» Problem requirements: No pictures go into the copy. Write out exactly the lines below from the one containing "的生产与销售，其股价飙升与同期甲醇现货及期货价格暴" through the one containing "Терапевт первый врач, с которым встречается".

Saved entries
○ ○ ○ ○

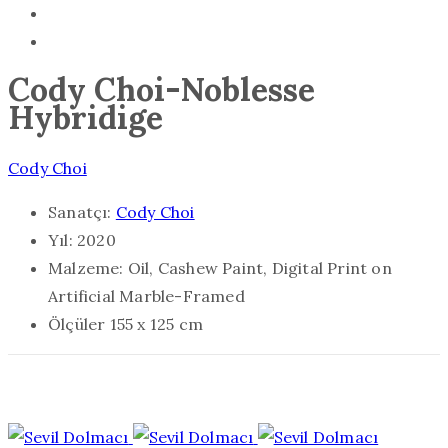
Cody Choi-Noblesse
Hybridige
Cody Choi
Sanatçı:
Cody Choi
Yıl:
2020
Malzeme:
Oil, Cashew Paint, Digital Print on
Artificial Marble-Framed
Ölçüler
155 x 125 cm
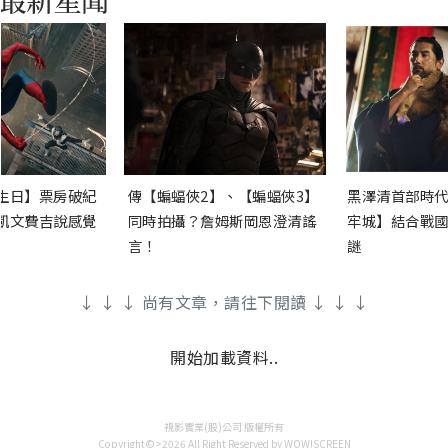
生日】票房破紀
傳【蝙蝠俠2】、【蝙蝠俠3】
黑澤清首部時代
凱文費吉說感覺
同時拍攝？詹姆斯岡恩澄清謠
牢城】結合戰國
言！
謎
↓ ↓ ↓ 尚有文章，請往下閱讀 ↓ ↓ ↓
開始加載資料..
視影實業(股)公司 版權所有
Copyright©>2026 All Right Reserved by WOW!SCREEN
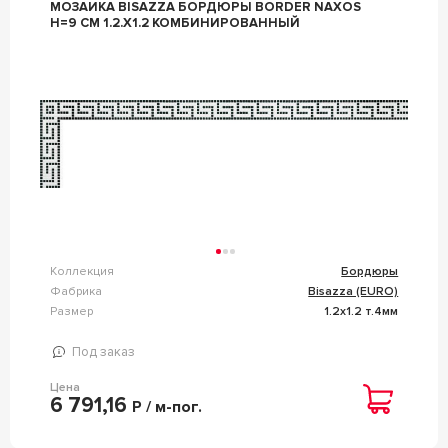
МОЗАИКА BISAZZA БОРДЮРЫ BORDER NAXOS
H=9 CM 1.2.X1.2 КОМБИНИРОВАННЫЙ
Коллекция
Бордюры
Фабрика
Bisazza (EURO)
Размер
1.2x1.2 т.4мм
Под заказ
Цена
6 791,16
Р / м-пог.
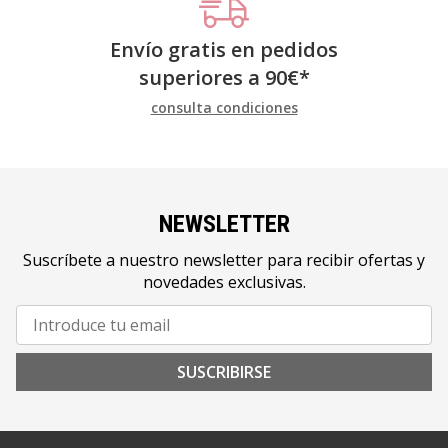
Envío gratis en pedidos
superiores a
90
€
*
consulta condiciones
NEWSLETTER
Suscríbete a nuestro newsletter para recibir ofertas y
novedades exclusivas.
SUSCRIBIRSE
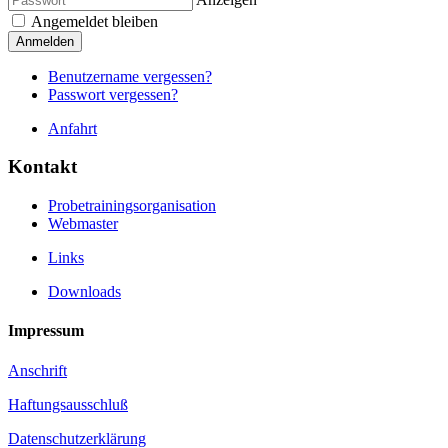
Angemeldet bleiben
Anmelden
Benutzername vergessen?
Passwort vergessen?
Anfahrt
Kontakt
Probetrainingsorganisation
Webmaster
Links
Downloads
Impressum
Anschrift
Haftungsausschluß
Datenschutzerklärung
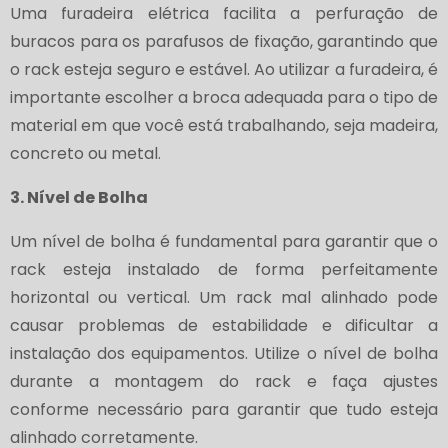
Uma furadeira elétrica facilita a perfuração de
buracos para os parafusos de fixação, garantindo que
o rack esteja seguro e estável. Ao utilizar a furadeira, é
importante escolher a broca adequada para o tipo de
material em que você está trabalhando, seja madeira,
concreto ou metal.
3. Nível de Bolha
Um nível de bolha é fundamental para garantir que o
rack esteja instalado de forma perfeitamente
horizontal ou vertical. Um rack mal alinhado pode
causar problemas de estabilidade e dificultar a
instalação dos equipamentos. Utilize o nível de bolha
durante a montagem do rack e faça ajustes
conforme necessário para garantir que tudo esteja
alinhado corretamente.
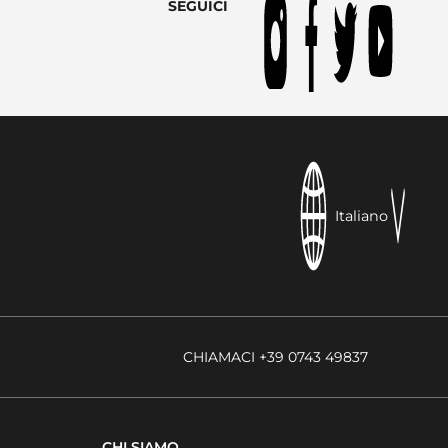
SEGUICI
Italiano
CHIAMACI +39 0743 49837
CHI SIAMO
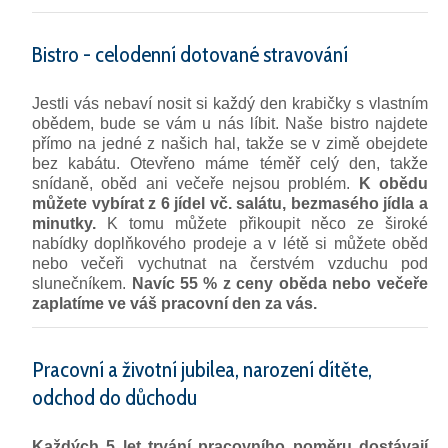
Bistro - celodenní dotované stravování
Jestli vás nebaví nosit si každý den krabičky s vlastním
obědem, bude se vám u nás líbit. Naše bistro najdete
přímo na jedné z našich hal, takže se v zimě obejdete
bez kabátu. Otevřeno máme téměř celý den, takže
snídaně, oběd ani večeře nejsou problém.
K obědu
můžete vybírat z 6 jídel vč. salátu, bezmasého jídla a
minutky.
K tomu můžete přikoupit něco ze široké
nabídky doplňkového prodeje a v létě si můžete oběd
nebo večeři vychutnat na čerstvém vzduchu pod
slunečníkem.
Navíc 55 % z ceny oběda nebo večeře
zaplatíme ve váš pracovní den za vás.
Pracovní a životní jubilea, narození dítěte,
odchod do důchodu
Každých 5 let trvání pracovního poměru dostávají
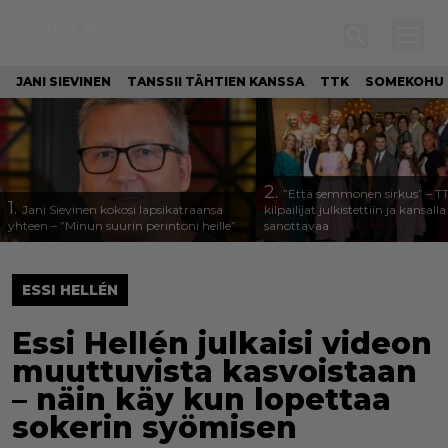
JANI SIEVINEN
TANSSII TÄHTIEN KANSSA
TTK
SOMEKOHU
2.
”Että semmonen sirkus” – T
1.
Jani Sievinen kokosi lapsikatraansa
kilpailijat julkistettiin ja kansall
yhteen – ”Minun suurin perintöni heille”
sanottavaa
ESSI HELLÉN
Essi Hellén julkaisi videon
muuttuvista kasvoistaan
– näin käy kun lopettaa
sokerin syömisen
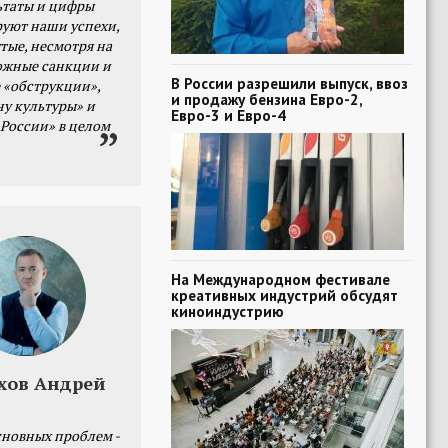
ьтаты и цифры
уют наши успехи,
тые, несмотря на
ожные санкции и
В России разрешили выпуск, ввоз
 «обструкции»,
и продажу бензина Евро-2,
ну культуры» и
Евро-3 и Евро-4
 России» в целом
На Международном фестивале
креативных индустрий обсудят
киноиндустрию
хов Андрей
сновных проблем -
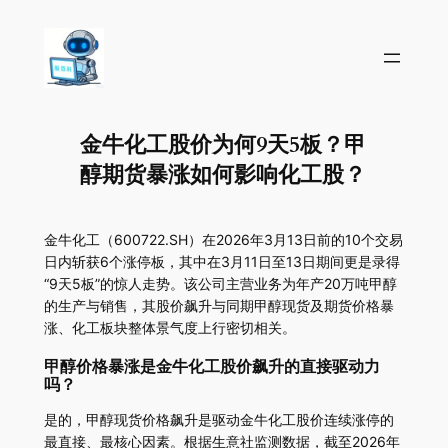
金牛化工股价为何9天5板？甲
醇期货暴涨如何影响化工股？
金牛化工（600722.SH）在2026年3月13日前的10个交易
日内斩获6个涨停板，其中在3月11日至13日期间更是录得
“9天5板”的惊人走势。该公司主营业务为年产20万吨甲醇
的生产与销售，其股价飙升与同期甲醇现货及期货价格暴
涨、化工板块整体景气度上行密切相关。
甲醇价格暴涨是金牛化工股价飙升的直接驱动力
吗？
是的，甲醇现货价格飙升是驱动金牛化工股价连续涨停的
最直接、最核心因素。根据生意社监测数据，截至2026年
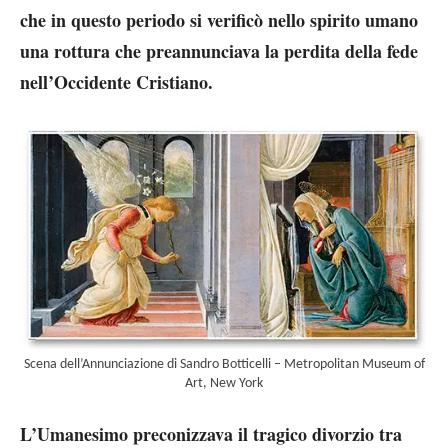
che in questo periodo si verificò nello spirito umano
una rottura che preannunciava la perdita della fede
nell’Occidente Cristiano.
Scena dell’Annunciazione di Sandro Botticelli – Metropolitan Museum of
Art, New York
L’Umanesimo preconizzava il tragico divorzio tra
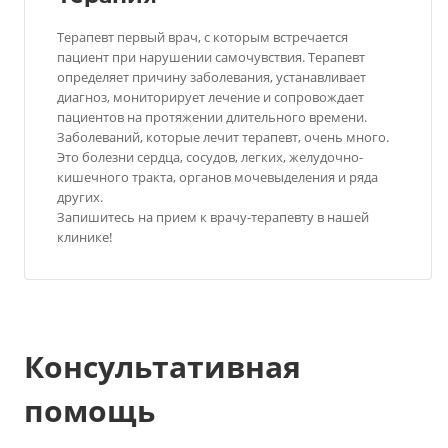
Терапевт первый врач, с которым встречается
пациент при нарушении самочувствия. Терапевт
определяет причину заболевания, устанавливает
диагноз, мониторирует лечение и сопровождает
пациентов на протяжении длительного времени.
Заболеваний, которые лечит терапевт, очень много.
Это болезни сердца, сосудов, легких, желудочно-
кишечного тракта, органов мочевыделения и ряда
других.
Запишитесь на прием к врачу-терапевту в нашей
клинике!
Консультативная
помощь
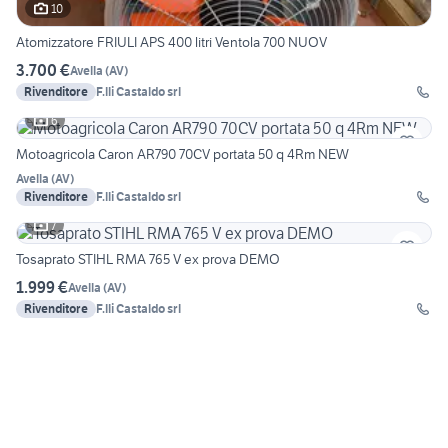
10
Atomizzatore FRIULI APS 400 litri Ventola 700 NUOV
3.700 €
Avella
(
AV
)
Rivenditore
F.lli Castaldo srl
6
Motoagricola Caron AR790 70CV portata 50 q 4Rm NEW
Avella
(
AV
)
Rivenditore
F.lli Castaldo srl
7
Tosaprato STIHL RMA 765 V ex prova DEMO
1.999 €
Avella
(
AV
)
Rivenditore
F.lli Castaldo srl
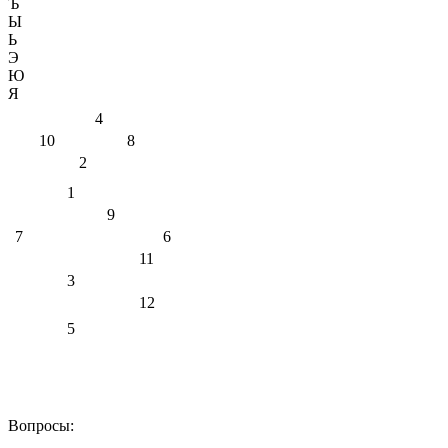
Ъ
Ы
Ь
Э
Ю
Я
4
10
8
2
1
9
7
6
11
3
12
5
Вопросы:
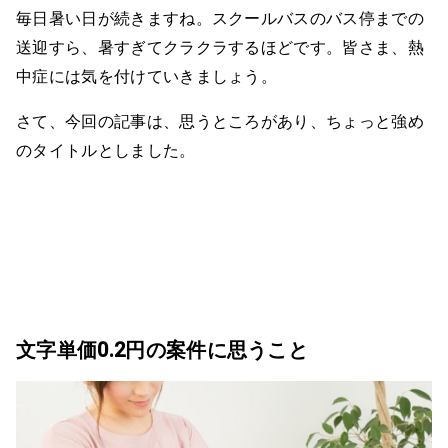
毎日暑い日が続きますね。スクールバスのバス停までの
送迎すら、暑すぎてクラクラするほどです。皆さま、熱
中症には気を付けていきましょう。
さて、今回の記事は、思うところがあり、ちょっと強め
のタイトルとしました。
文字単価0.2円の案件に思うこと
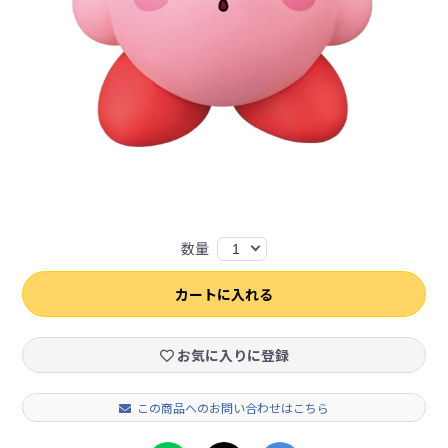
数量
1
カートに入れる
お気に入りに登録
この商品へのお問い合わせはこちら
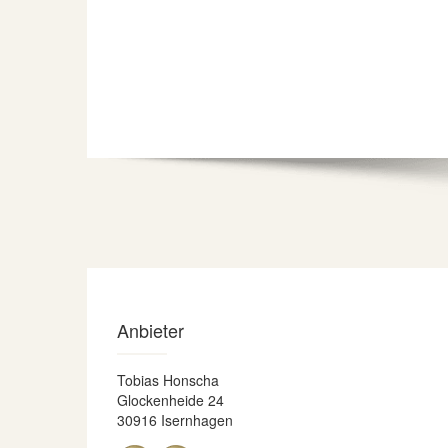
Anbieter
Tobias Honscha
Glockenheide 24
30916 Isernhagen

○ ○ ○ ○

» Answer box:
的生产与销售，其股价飙升与同期甲醇现货及期货价格暴
涨、化工板块整体景气度上行密切相关。
甲醇价格暴涨是金牛化工股价飙升的直接驱动力
吗？
是的，甲醇现货价格飙升是驱动金牛化工股价连续涨停的
最直接、最核心因素。根据生意社监测数据，截至2026年
che in questo periodo si verificò nello spirito umano
una rottura che preannunciava la perdita della fede
nell’Occidente Cristiano.
Scena dell’Annunciazione di Sandro Botticelli – Metropolitan Museum of
Art, New York
L’Umanesimo preconizzava il tragico divorzio tra
Терапевт первый врач, с которым встречается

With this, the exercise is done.